Manager Ron Roenicke will work with an intriguing lineup in a ballpark built for hitters. Center fielder Carlos Gomez, shortstop Jean Segura, catcher Jonathan Lucroy and rookies Khris Davis (left field) and Scooter Gennett (second base) all looked like studs last season. But the Brewers' upward mobility depends on a laundry list of factors:
• Can Garza stay healthy? He hasn't thrown 200 innings since 2010, averaging 152 1/3 the past three seasons because of a variety of injuries, the most troubling being an elbow that sidelined him at the end of 2012 and the start of '13. Garza's 3.45 ERA over 60 starts with the Cubs speaks to his ability to be a front-end starter in an NL rotation, but he needs a solid spring and a fast start to build his own confidence back.
• Will Braun hold up to the scrutiny he'll be under in Milwaukee -- and abuse he'll take from opposing fans -- to remain as one of the NL's most productive hitters? He said on Sunday he's confident he'll be "better than I've ever been,'' but he'll be challenged moving to right field and saw his power drop off last year, possibly from a bad thumb. Either way, it's too soon to pencil him in for his usual 35 homers and his 110 RBIs.
• Can Yovani Gallardo bounce back? He's made 30-plus starts five years in a row, but he was stunningly ordinary last year.
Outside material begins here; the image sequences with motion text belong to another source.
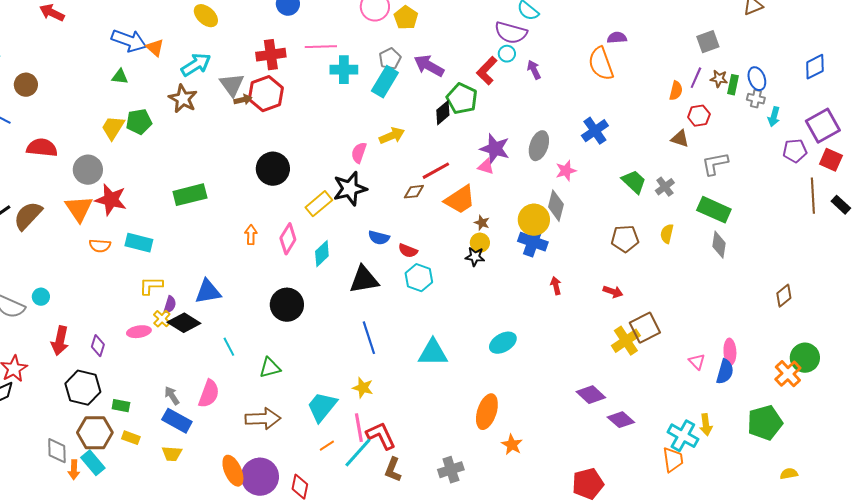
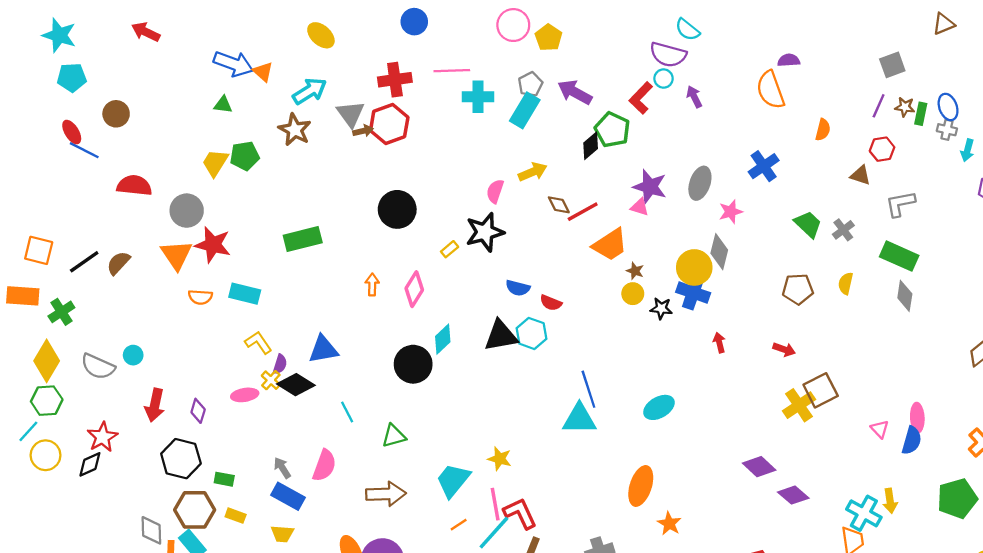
orange semicircle: (676, 91) -> (823, 130), moved
brown diamond: (414, 192) -> (559, 205), moved, turned 70
yellow rectangle: (319, 204) -> (450, 249), size x0.6
brown semicircle: (28, 216) -> (118, 263), size x0.7
cyan diamond: (322, 254) -> (443, 339), moved
black star: (475, 257) -> (661, 308), moved
cyan hexagon: (419, 278) -> (531, 333), moved
yellow L-shape: (151, 286) -> (258, 343), turned 55
blue line: (369, 338) -> (588, 389), moved

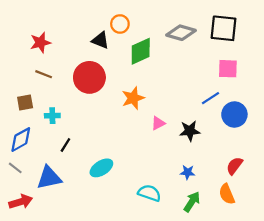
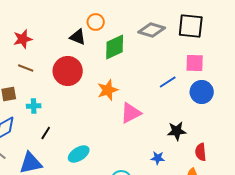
blue line: (210, 98) -> (168, 82), moved
blue circle: (234, 114) -> (202, 92), moved
pink triangle: (158, 123) -> (131, 113), size x1.6
black star: (190, 131) -> (177, 131), moved
red semicircle: (234, 166) -> (201, 152), turned -42

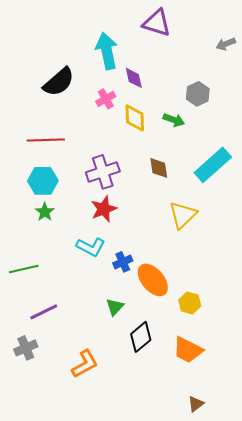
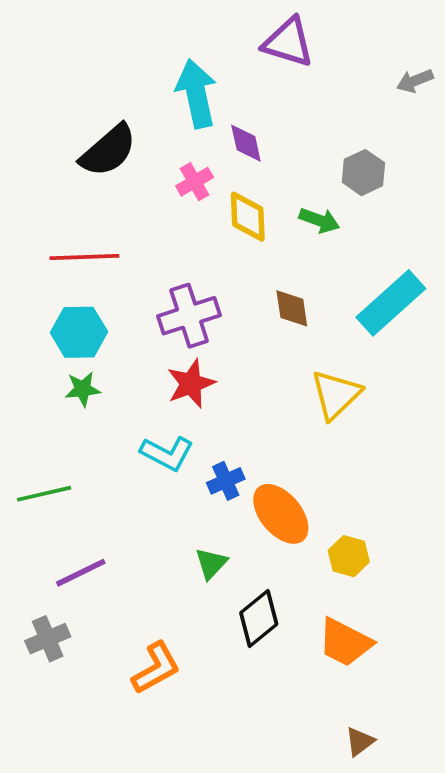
green star: (45, 212) -> (83, 389), turned 30

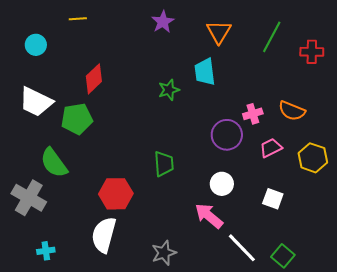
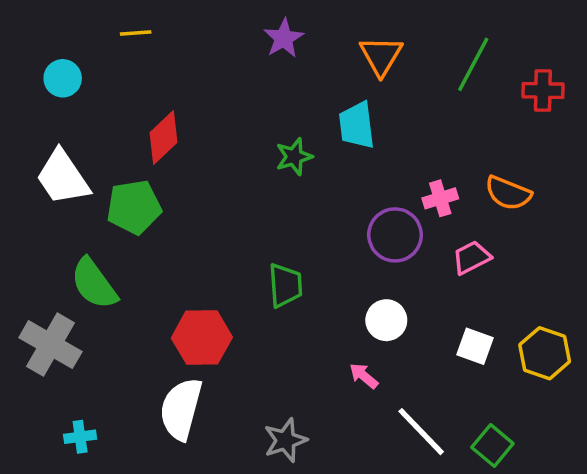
white trapezoid: (36, 102) -> (63, 177), turned 30
yellow hexagon: (313, 158) -> (545, 353), moved
pink arrow: (209, 216) -> (364, 376), size x0.6

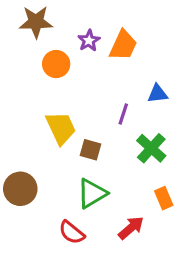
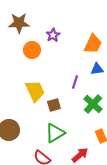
orange trapezoid: (123, 45) -> (93, 44), moved
brown square: (90, 150) -> (54, 105), turned -32

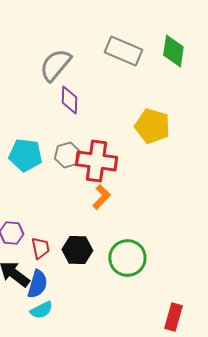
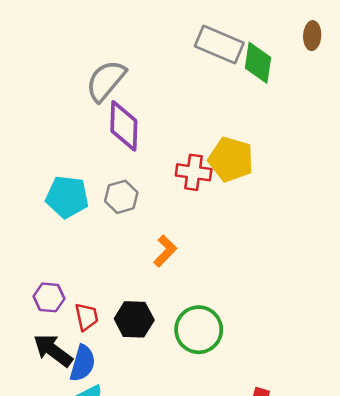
gray rectangle: (123, 51) -> (219, 45), moved
purple diamond: (69, 100) -> (124, 126), size x1.4
red cross: (96, 161) -> (194, 172), moved, size x0.7

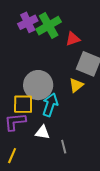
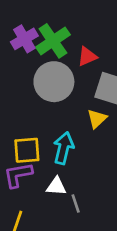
gray circle: (38, 85) -> (54, 82), moved
gray line: (64, 147) -> (76, 204), moved

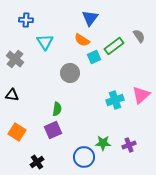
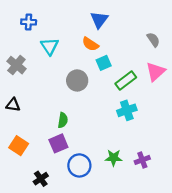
green rectangle: (114, 46) -> (126, 80), moved
pink triangle: (141, 95) -> (156, 72), moved
blue circle: (84, 157) -> (79, 165), moved

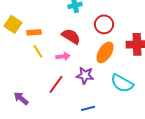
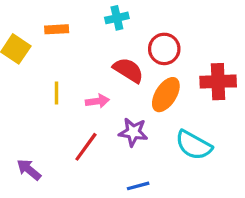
orange rectangle: (34, 32) -> (57, 29), moved
red semicircle: (71, 36) -> (128, 70), moved
yellow line: (38, 51) -> (57, 93), turned 32

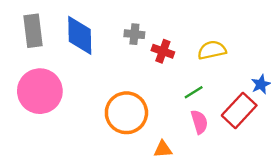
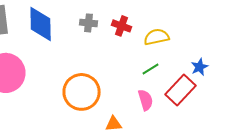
red cross: (163, 51) -> (122, 26), moved
green line: (194, 92) -> (150, 69), moved

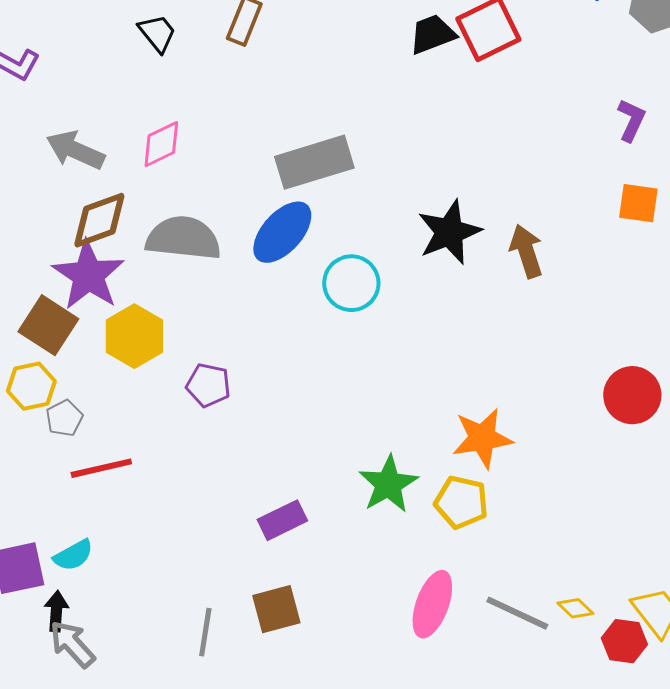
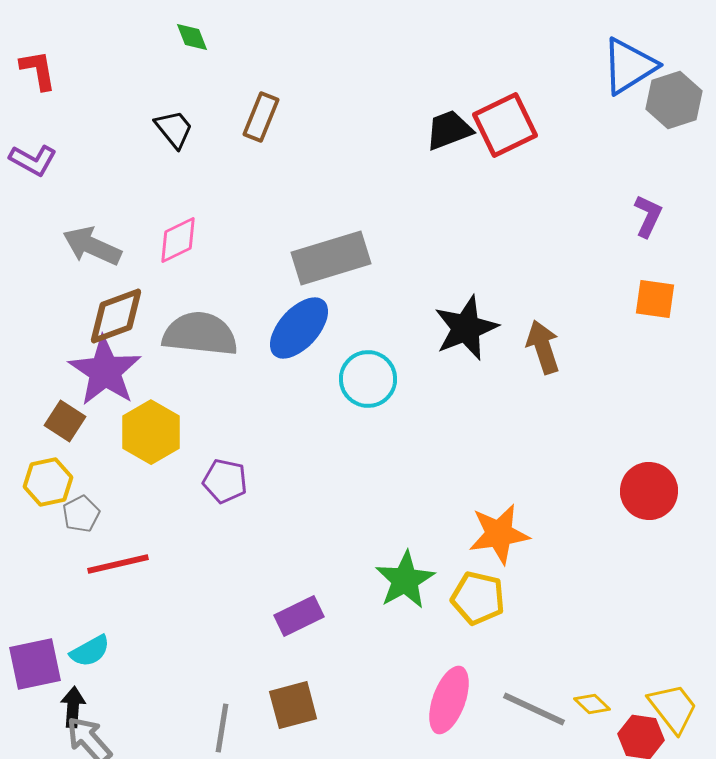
brown square: (48, 325) -> (65, 421), size x0.7

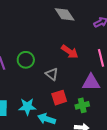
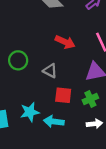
red square: (59, 98) -> (63, 95), turned 35

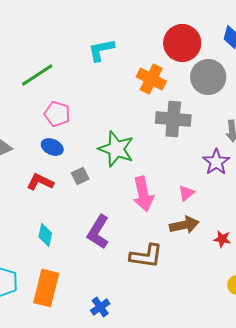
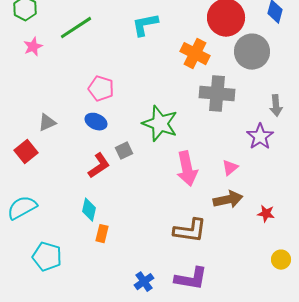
green line: (37, 75) -> (76, 28), moved
red L-shape: (40, 182) -> (99, 166), moved, turned 120
purple L-shape: (98, 232) -> (191, 279), moved, turned -112
orange rectangle: (46, 288) -> (102, 234), moved, size x0.5

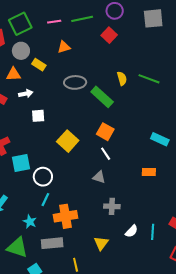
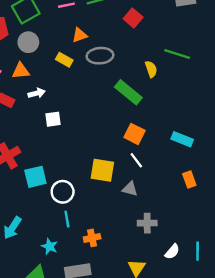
yellow rectangle: (39, 65) -> (64, 60), moved
green line: (149, 79) -> (177, 54), moved
gray ellipse: (75, 82) -> (100, 56), moved
cyan rectangle: (160, 139) -> (182, 139), moved
yellow square: (68, 141) -> (102, 170), moved, turned -30
orange rectangle: (149, 172) -> (189, 180), turned 72
cyan line: (45, 200) -> (67, 219), turned -32
orange cross: (65, 216) -> (92, 238), size x0.6

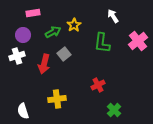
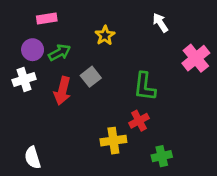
green arrow: (53, 32) -> (60, 53), moved
green L-shape: (102, 43) -> (145, 87), moved
yellow cross: (57, 99) -> (113, 141), moved
green cross: (114, 110) -> (162, 156), turned 32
He needs a strong year this season to convince the Brewers to exercise his $13 million option for next year.
• Does Melvin still have a couple moves in him to address a thin bullpen?
• Will Minor League signings Mark Reynolds and Lyle Overbay sufficiently address the first-base deficit?
• What will Melvin do with Aramis Ramirez and Rickie Weeks in Spring Training? The Yankees see Ramirez as a short-term solution at third base, and they could tempt the Brewers to go with some combination of Juan Francisco and Reynolds at third. Weeks, in decline for two years, could play his way into being trade bait with a strong spring, but the Brewers couldn't expect to move his entire $12 million salary. A trade would be more palatable than releasing the popular veteran, who seemed to lose his job to Gennett.
Questions remain, for sure. But the addition of the high-energy, high-upside Garza shows that Attanasio and Melvin are as hungry as ever.
Phil Rogers is a columnist for MLB.com. This story was not subject to the approval of Major League Baseball or its clubs.